We transfected our cells with a human CDX2 promoter-reporter construct attached to luciferase to explore the effects of acid and bile salts on promoter activity. We found that those agents increased CDX2 promoter activity in NES-B3T and NES-B10 T cells, but not in NES-G2T or NES-G4T cells. Since this human CDX2 promoter construct contains an NF-κB binding site, we investigated whether acid and bile salts increase CDX2 transcriptional activity via NF-κB activation. We inhibited NF-κB activation using three different approaches, and found that all three abolished the transcriptional activation of CDX2 by acid and bile salts in NES-B3T and NES-B10T cells. These data suggest that reflux-induced transcriptional regulation of CDX2 is NF-κB-dependent in esophageal squamous cells, as it is in human colorectal carcinoma cells and adenocarcinoma cells of the gastroesophageal junction (29
The NF-κB subunits p65 and p50 have been found to exert opposing effects on Cdx2 transcriptional activity, with p65 inhibiting and p50 stimulating that activity (29
). In adenocarcinoma cells of the gastroesophageal junction, deoxycholic acid has been found to increase activity of the Cdx2 promoter by inducing nuclear translocation and promoter binding of only the p50 subunit (30
). We found that acid and bile salts induced nuclear translocation of both the p65 and p50 subunits in NES-B3T and NES-B10T cells, but only the p50 subunit bound to the CDX2 promoter. These findings suggest that, in esophageal squamous cells from patients with Barrett’s esophagus, acid and bile salts increase CDX2 mRNA expression through transcriptional activation via the nuclear translocation and binding of the p50 subunit of NF-κB.

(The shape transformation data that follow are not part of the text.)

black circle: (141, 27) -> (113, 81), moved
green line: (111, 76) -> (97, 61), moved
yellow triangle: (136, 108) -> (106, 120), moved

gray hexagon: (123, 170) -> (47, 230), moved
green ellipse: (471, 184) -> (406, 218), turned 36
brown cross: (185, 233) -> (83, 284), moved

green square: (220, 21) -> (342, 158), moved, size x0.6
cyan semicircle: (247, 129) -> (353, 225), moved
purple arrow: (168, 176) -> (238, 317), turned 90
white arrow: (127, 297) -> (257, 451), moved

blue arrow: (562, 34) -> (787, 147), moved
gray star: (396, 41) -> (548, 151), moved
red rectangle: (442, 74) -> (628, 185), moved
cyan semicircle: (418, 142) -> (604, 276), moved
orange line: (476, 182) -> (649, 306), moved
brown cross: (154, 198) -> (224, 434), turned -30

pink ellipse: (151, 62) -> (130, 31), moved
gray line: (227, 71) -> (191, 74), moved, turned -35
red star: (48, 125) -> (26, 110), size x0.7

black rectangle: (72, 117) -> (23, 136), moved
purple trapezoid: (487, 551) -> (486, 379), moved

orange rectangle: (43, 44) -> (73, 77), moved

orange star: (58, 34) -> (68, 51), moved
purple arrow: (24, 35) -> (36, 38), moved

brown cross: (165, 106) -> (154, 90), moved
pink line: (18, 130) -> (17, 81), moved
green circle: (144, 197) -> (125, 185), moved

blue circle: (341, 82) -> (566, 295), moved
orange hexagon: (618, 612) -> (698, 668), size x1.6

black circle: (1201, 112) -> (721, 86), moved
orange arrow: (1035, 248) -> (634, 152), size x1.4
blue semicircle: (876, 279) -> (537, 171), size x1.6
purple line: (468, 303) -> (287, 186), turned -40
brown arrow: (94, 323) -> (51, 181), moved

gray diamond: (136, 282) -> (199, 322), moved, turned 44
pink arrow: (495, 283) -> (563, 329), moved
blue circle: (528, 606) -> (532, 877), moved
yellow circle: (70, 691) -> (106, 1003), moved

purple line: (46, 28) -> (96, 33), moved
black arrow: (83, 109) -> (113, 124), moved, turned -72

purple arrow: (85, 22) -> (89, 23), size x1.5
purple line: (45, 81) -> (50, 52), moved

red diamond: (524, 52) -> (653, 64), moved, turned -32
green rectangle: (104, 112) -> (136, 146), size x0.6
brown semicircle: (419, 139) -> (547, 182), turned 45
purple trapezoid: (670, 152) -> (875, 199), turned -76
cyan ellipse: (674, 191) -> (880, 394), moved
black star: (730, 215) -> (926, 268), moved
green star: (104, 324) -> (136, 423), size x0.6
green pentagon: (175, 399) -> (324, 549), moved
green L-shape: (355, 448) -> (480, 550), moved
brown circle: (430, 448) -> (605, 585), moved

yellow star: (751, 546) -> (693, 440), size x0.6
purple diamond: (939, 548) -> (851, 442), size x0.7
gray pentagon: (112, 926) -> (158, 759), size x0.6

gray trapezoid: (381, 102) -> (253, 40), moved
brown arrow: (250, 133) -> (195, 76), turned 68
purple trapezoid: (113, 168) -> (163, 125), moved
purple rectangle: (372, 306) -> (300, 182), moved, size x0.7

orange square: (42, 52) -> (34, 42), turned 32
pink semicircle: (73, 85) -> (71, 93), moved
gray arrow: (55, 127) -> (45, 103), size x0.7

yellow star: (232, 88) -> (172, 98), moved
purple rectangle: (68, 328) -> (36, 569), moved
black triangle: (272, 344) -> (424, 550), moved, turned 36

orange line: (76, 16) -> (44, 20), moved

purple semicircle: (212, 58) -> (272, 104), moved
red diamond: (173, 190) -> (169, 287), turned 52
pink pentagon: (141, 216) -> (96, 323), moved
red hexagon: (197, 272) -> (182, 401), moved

In summary, we have shown that acid and bile salts increase expression of the homeotic gene CDX2 in esophageal squamous cells from patients with Barrett’s esophagus, but not in those from GERD patients without Barrett’s esophagus. We have also documented in vivo that expression of CDX2 mRNA occurs more frequently in the esophageal squamous epithelium of patients with Barrett’s esophagus. The acid- and bile- induced increase in CDX2 transcription in squamous cells from Barrett’s patients is dependent on the activation of NF-κB. Although both the p50 and p65 subunits of NF-κB undergo nuclear translocation after treatment with acid and bile, only the stimulatory p50 subunit binds the CDX2 promoter. These findings support our hypothesis that differences among individuals in the molecular pathways activated when their esophageal squamous epithelium is exposed to gastroesophageal reflux determine whether reflux-induced damage heals through squamous regeneration or through the development of Barrett’s esophagus. It remains unclear whether those differences are heritable or acquired.